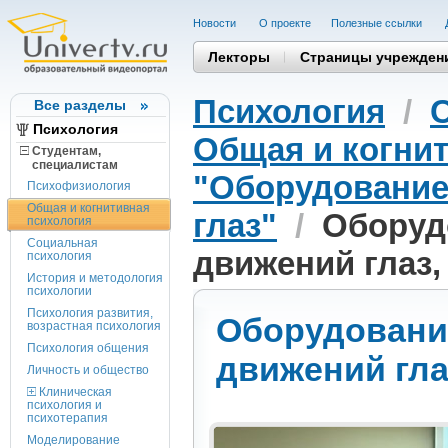
Новости
О проекте
Полезные cсылки
Лекторы
Страницы учрежден
Психология
/
Все разделы
Психология
Общая и когни
Студентам,
cпециалистам
"Оборудование
Психофизиология
Общая и когнитивная
глаз"
/
Оборуд
психология
Социальная
движений глаз, 
психология
История и методология
психологии
Психология развития,
Оборудовани
возрастная психология
Психология общения
движений глаз
Личность и общество
Клиническая
психология и
психотерапия
Моделирование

-=-=-=-=-

Although the records contain pictures, print only the rest, exactly as written.

• ANSWER BOX
Новости
О проекте
Полезные cсылки
Лекторы
Страницы учрежден
Психология
/
Все разделы
Психология
Общая и когни
Студентам,
cпециалистам
"Оборудование
Психофизиология
Общая и когнитивная
глаз"
/
Оборуд
психология
Социальная
движений глаз, 
психология
История и методология
психологии
Психология развития,
Оборудовани
возрастная психология
Психология общения
движений глаз
Личность и общество
Клиническая
психология и
психотерапия
Моделирование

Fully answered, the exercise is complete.